> _EXERCISE DIRECTIONS_
Please return the data word for word and leave out any picture it contains.

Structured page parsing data
• • •
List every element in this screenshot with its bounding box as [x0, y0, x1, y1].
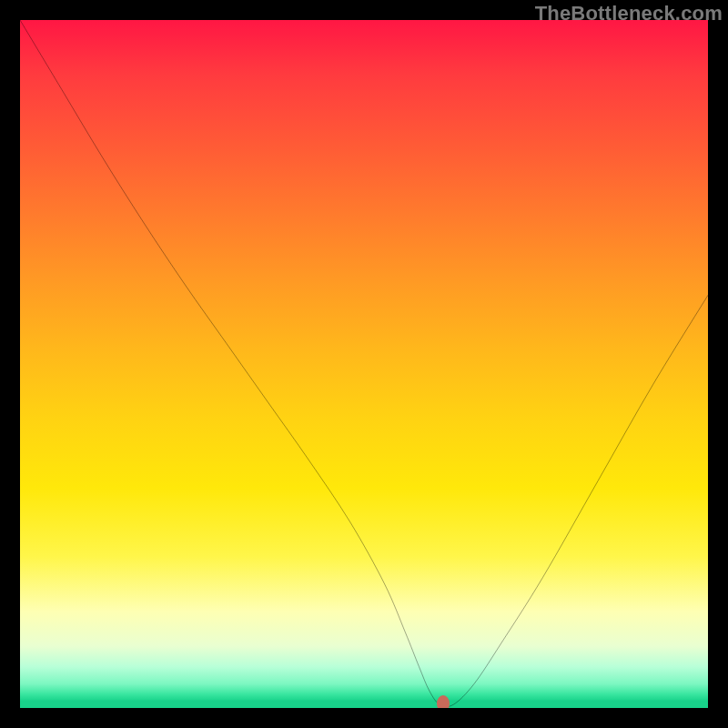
bottleneck-curve	[20, 20, 708, 708]
plot-area	[20, 20, 708, 708]
chart-frame: TheBottleneck.com	[0, 0, 728, 728]
optimal-point-marker	[437, 695, 450, 708]
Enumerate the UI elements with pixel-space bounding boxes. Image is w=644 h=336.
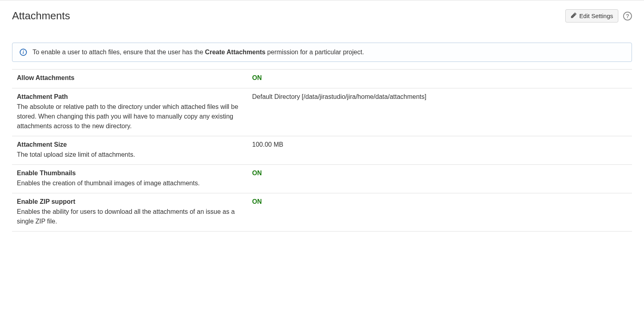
• • •
> _YOUR SOLUTION_
List every element in this screenshot with its bounding box as [x0, y0, x1, y1].
bottleneck-curve	[20, 20, 708, 708]
plot-area	[20, 20, 708, 708]
chart-frame: TheBottleneck.com	[0, 0, 728, 728]
optimal-point-marker	[437, 695, 450, 708]
Enumerate the UI elements with pixel-space bounding boxes. Image is w=644 h=336.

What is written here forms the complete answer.